Data for the task =>
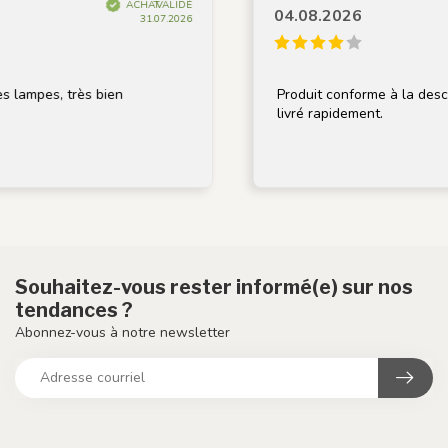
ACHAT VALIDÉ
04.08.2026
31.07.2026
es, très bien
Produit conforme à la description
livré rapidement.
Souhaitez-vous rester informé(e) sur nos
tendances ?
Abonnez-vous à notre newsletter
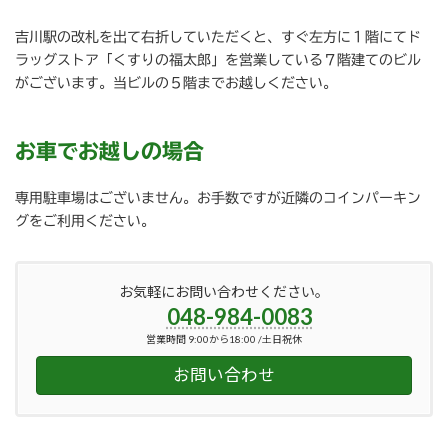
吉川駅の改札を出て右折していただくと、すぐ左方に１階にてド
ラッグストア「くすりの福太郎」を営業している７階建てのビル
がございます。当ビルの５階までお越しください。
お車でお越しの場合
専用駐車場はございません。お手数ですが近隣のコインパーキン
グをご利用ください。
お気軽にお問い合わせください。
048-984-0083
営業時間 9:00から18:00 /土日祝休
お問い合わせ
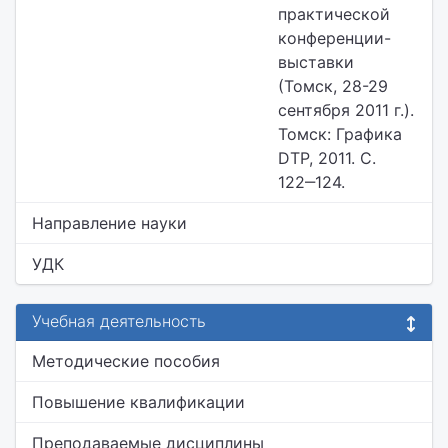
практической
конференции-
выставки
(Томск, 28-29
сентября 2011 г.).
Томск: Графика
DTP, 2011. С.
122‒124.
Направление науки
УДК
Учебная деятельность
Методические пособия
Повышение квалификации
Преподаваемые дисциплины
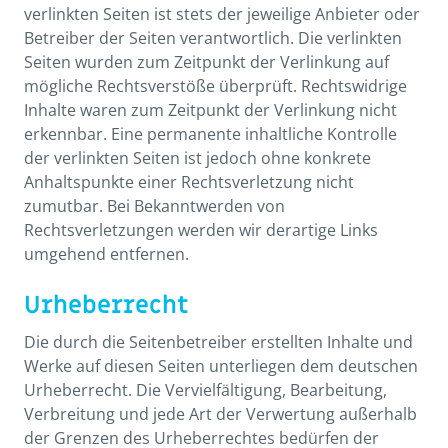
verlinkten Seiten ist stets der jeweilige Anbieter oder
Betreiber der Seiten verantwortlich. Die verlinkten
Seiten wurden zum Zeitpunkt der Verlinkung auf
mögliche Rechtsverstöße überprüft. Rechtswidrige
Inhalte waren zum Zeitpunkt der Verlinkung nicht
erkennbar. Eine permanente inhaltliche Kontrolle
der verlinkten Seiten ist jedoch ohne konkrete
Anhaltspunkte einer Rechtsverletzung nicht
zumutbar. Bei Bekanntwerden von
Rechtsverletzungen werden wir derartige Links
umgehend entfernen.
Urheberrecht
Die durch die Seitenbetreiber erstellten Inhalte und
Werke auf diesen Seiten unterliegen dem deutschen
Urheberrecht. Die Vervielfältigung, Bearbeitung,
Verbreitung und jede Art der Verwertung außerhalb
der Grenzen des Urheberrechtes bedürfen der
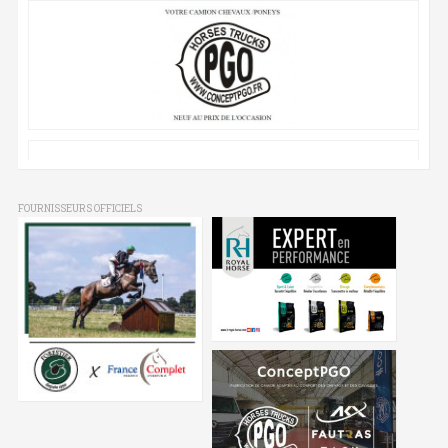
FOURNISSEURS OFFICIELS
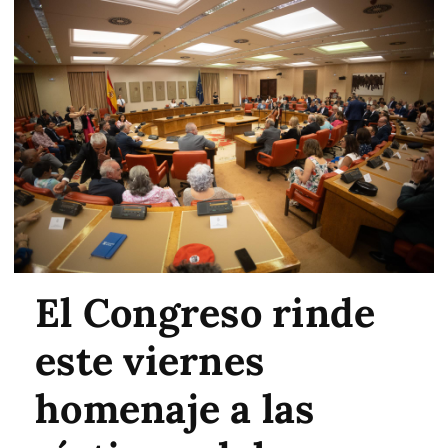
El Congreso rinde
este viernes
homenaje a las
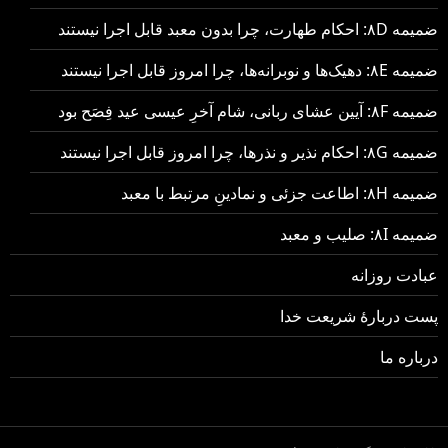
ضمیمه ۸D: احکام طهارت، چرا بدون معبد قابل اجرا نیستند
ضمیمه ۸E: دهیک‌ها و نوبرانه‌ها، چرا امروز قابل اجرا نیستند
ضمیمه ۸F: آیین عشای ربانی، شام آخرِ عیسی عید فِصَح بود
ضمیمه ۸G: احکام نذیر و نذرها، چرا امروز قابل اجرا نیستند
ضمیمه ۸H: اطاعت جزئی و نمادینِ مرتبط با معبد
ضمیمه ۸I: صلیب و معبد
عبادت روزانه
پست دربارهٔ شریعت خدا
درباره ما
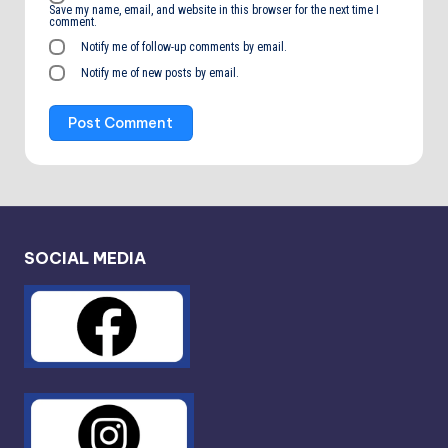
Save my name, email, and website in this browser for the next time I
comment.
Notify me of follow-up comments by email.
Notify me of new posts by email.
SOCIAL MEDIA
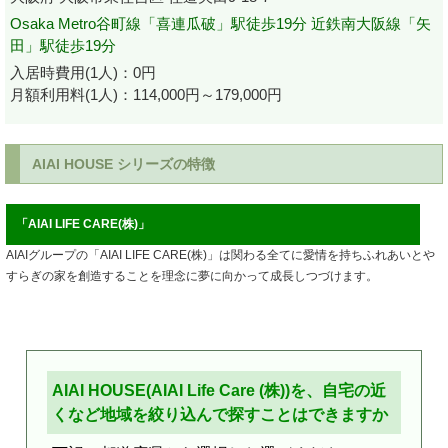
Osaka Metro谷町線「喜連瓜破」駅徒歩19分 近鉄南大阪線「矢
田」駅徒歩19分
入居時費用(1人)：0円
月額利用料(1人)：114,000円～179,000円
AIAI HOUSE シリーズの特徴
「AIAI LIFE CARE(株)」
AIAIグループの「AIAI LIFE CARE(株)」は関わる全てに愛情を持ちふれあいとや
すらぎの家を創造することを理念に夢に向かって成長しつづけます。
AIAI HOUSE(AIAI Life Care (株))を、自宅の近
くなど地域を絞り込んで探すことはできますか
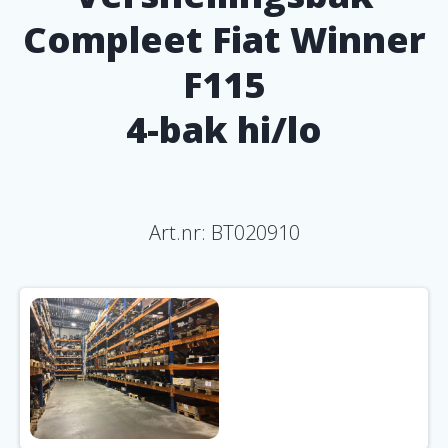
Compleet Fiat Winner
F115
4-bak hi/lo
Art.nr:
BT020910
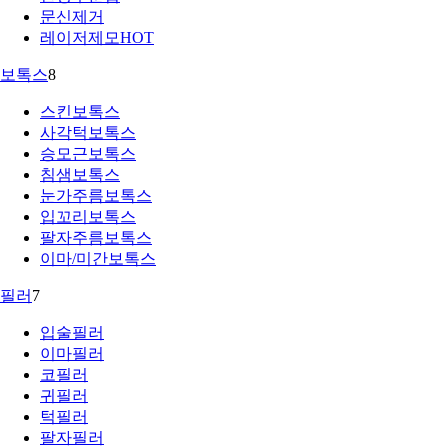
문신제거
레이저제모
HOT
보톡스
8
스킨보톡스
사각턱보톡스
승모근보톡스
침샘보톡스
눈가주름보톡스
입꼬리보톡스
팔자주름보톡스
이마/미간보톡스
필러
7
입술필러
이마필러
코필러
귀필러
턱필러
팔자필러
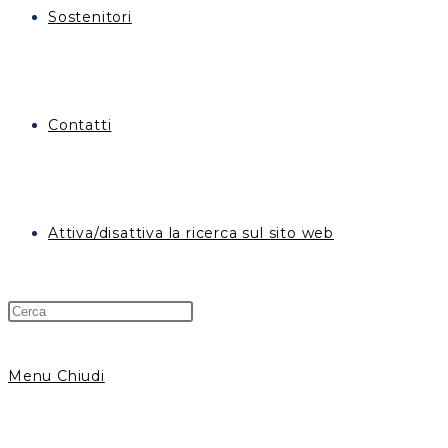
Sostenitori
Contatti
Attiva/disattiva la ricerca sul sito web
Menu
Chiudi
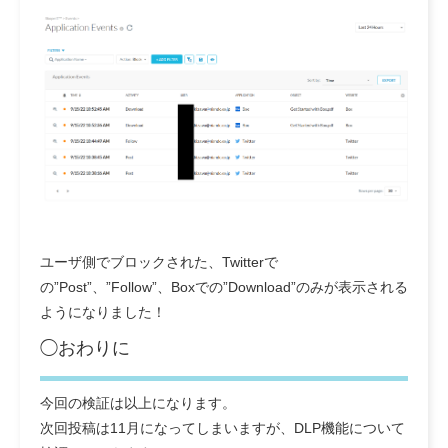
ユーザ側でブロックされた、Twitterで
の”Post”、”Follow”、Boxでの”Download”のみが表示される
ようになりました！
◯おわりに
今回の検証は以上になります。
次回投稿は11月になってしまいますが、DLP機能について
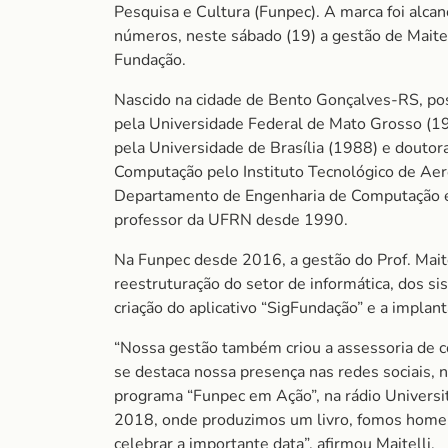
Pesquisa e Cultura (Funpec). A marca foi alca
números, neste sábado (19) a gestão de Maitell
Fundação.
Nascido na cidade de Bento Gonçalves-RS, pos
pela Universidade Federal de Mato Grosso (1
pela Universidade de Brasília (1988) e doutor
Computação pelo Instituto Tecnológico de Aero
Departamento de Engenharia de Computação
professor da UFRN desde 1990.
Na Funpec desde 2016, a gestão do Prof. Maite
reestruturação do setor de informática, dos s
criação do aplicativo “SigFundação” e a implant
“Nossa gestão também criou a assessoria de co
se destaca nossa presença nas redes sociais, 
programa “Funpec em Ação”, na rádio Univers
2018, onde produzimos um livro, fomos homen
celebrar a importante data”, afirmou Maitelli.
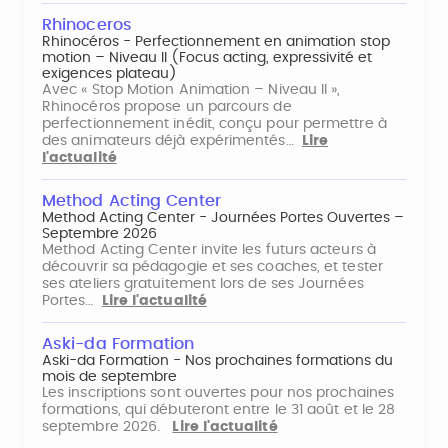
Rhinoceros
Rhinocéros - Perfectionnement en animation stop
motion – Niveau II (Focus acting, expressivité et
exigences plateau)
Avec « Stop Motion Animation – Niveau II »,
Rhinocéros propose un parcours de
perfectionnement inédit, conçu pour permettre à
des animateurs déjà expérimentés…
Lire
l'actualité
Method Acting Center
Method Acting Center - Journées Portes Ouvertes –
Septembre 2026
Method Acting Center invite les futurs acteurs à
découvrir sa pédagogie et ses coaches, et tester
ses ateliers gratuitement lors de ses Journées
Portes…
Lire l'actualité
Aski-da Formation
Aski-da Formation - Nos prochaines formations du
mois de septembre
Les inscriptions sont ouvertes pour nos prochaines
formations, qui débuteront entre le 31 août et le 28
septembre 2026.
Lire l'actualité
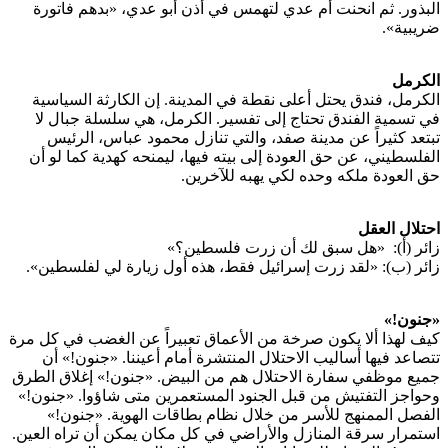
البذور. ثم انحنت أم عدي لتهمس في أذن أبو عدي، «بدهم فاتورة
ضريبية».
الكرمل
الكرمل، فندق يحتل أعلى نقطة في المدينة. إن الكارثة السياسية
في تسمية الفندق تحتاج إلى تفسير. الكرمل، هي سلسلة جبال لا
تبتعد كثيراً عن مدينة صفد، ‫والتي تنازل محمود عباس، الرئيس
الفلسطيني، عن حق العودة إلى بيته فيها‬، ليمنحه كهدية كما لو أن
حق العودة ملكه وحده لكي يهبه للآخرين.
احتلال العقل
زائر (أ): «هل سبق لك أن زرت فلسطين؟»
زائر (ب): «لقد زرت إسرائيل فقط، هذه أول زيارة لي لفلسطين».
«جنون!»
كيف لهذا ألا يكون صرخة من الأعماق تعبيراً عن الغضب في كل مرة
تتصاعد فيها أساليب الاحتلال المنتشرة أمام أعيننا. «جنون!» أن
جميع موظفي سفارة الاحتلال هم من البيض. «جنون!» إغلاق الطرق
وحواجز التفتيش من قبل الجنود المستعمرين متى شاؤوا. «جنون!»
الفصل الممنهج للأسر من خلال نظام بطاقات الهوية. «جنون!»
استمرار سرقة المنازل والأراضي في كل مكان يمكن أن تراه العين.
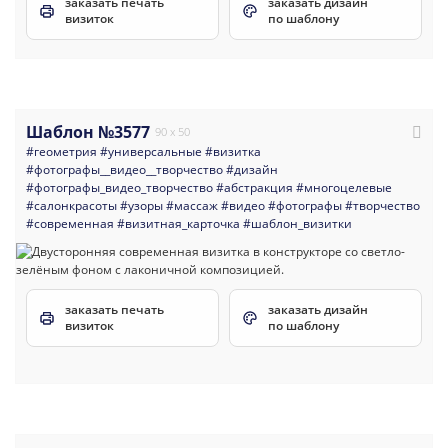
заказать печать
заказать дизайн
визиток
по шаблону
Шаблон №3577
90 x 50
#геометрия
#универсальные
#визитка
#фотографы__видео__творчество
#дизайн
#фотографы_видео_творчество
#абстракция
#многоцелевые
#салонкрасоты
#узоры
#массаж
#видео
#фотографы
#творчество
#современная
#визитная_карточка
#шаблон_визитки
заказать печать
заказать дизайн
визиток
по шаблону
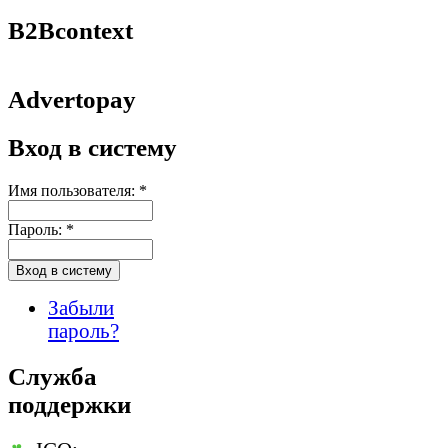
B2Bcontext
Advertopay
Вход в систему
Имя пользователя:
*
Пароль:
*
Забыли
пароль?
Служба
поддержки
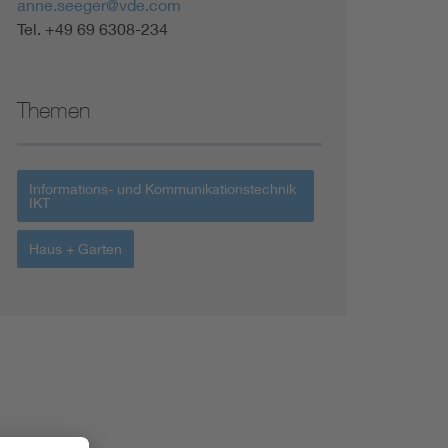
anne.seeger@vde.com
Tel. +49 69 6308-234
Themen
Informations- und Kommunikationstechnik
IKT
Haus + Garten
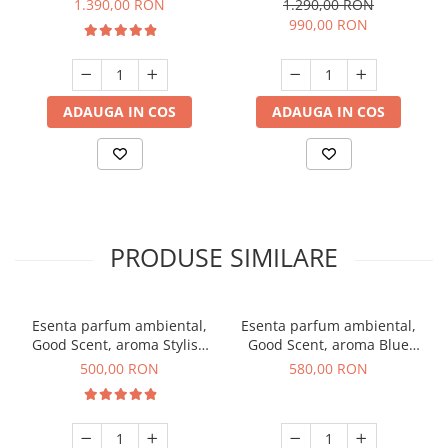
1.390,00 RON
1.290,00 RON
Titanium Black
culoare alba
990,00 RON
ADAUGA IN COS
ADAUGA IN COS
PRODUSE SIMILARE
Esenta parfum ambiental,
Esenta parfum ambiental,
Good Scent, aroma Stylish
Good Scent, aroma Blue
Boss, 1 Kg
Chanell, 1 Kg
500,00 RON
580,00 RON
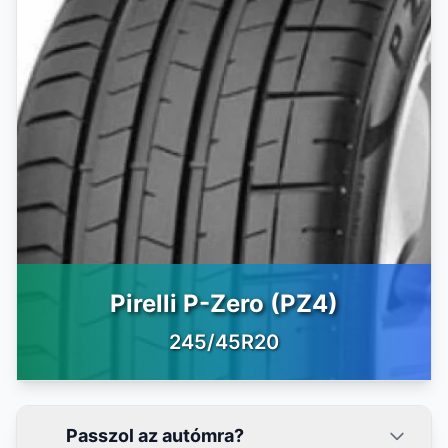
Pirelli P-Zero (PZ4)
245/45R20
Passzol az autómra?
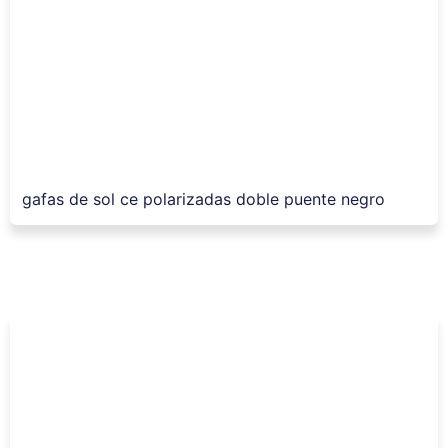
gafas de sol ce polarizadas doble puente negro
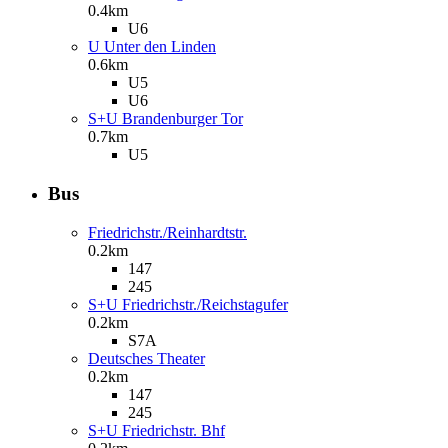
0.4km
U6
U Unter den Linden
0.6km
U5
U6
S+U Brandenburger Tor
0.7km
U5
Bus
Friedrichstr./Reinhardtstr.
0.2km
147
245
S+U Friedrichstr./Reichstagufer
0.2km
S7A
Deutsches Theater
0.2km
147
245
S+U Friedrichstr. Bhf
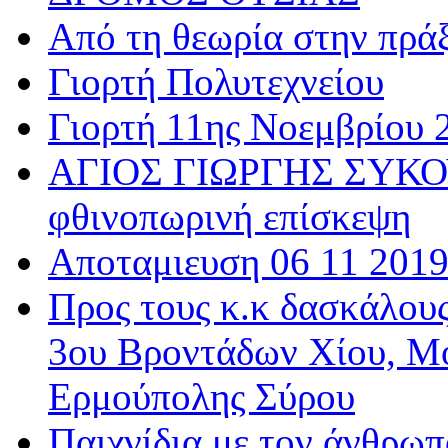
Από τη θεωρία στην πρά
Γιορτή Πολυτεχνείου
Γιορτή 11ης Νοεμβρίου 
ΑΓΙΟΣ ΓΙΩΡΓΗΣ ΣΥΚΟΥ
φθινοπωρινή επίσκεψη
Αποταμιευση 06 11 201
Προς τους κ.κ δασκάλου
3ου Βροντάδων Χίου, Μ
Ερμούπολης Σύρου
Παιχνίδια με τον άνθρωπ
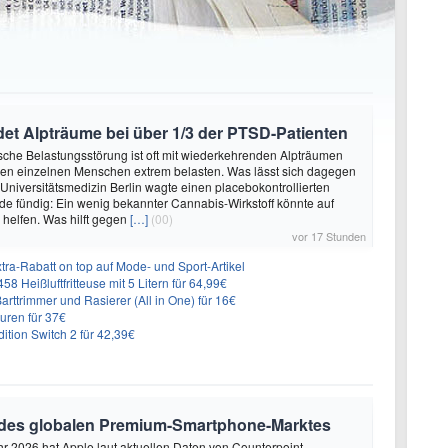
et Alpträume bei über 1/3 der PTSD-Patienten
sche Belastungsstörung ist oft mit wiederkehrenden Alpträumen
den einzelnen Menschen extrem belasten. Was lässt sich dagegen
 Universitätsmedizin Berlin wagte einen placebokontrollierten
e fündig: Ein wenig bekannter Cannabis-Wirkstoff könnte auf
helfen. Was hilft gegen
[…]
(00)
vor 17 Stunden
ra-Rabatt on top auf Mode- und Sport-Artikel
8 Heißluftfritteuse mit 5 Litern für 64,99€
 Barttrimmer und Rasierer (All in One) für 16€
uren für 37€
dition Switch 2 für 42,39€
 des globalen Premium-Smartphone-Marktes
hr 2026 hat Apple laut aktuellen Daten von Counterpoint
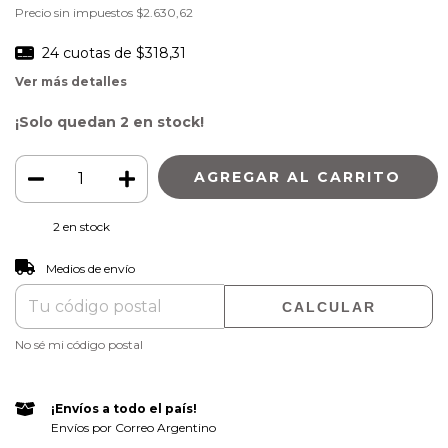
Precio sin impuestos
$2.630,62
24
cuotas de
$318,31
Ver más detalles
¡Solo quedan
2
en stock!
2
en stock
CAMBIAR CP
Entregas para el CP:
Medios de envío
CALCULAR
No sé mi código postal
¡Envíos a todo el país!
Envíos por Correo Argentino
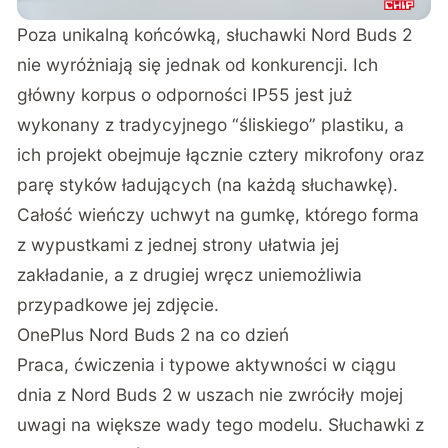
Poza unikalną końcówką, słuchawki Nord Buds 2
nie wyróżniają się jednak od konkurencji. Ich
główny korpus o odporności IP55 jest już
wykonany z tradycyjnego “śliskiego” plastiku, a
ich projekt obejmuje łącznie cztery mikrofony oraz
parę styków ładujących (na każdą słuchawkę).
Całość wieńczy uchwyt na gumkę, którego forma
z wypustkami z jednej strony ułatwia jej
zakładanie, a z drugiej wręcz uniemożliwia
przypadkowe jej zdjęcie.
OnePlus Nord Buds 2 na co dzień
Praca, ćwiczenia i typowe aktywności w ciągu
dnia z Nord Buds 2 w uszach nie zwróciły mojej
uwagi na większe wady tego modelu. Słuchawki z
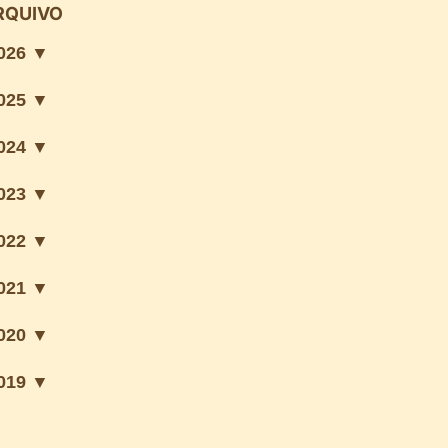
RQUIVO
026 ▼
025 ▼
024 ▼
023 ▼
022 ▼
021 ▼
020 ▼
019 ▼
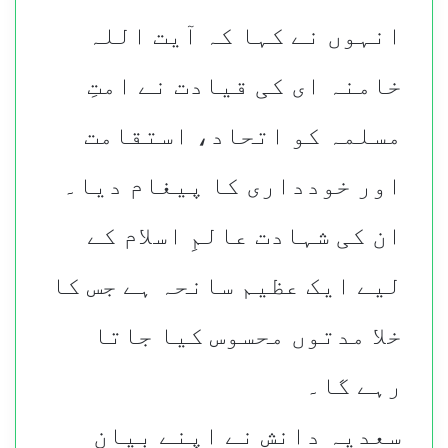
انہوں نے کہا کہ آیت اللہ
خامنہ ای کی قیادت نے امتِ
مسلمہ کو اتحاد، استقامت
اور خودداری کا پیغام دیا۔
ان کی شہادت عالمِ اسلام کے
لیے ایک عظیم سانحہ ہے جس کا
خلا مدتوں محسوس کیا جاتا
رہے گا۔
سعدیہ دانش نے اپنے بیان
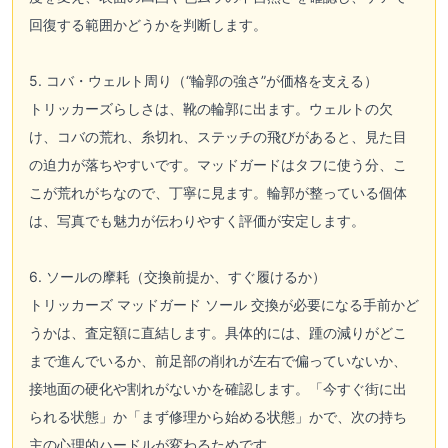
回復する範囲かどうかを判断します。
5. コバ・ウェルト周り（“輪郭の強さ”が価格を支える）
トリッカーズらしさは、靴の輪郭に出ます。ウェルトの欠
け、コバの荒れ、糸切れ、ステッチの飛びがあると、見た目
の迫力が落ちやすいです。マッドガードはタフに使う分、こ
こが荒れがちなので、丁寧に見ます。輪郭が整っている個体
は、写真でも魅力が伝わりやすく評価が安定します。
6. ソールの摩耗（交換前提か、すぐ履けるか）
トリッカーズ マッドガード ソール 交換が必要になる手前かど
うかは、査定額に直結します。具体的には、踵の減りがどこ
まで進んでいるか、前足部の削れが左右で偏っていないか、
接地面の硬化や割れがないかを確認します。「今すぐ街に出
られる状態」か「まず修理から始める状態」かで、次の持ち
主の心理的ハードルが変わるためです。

Task => Check each line of the records for "الكرمل" and copy the ones that contain it.

Task output =>
الكرمل
الكرمل، فندق يحتل أعلى نقطة في المدينة. إن الكارثة السياسية
في تسمية الفندق تحتاج إلى تفسير. الكرمل، هي سلسلة جبال لا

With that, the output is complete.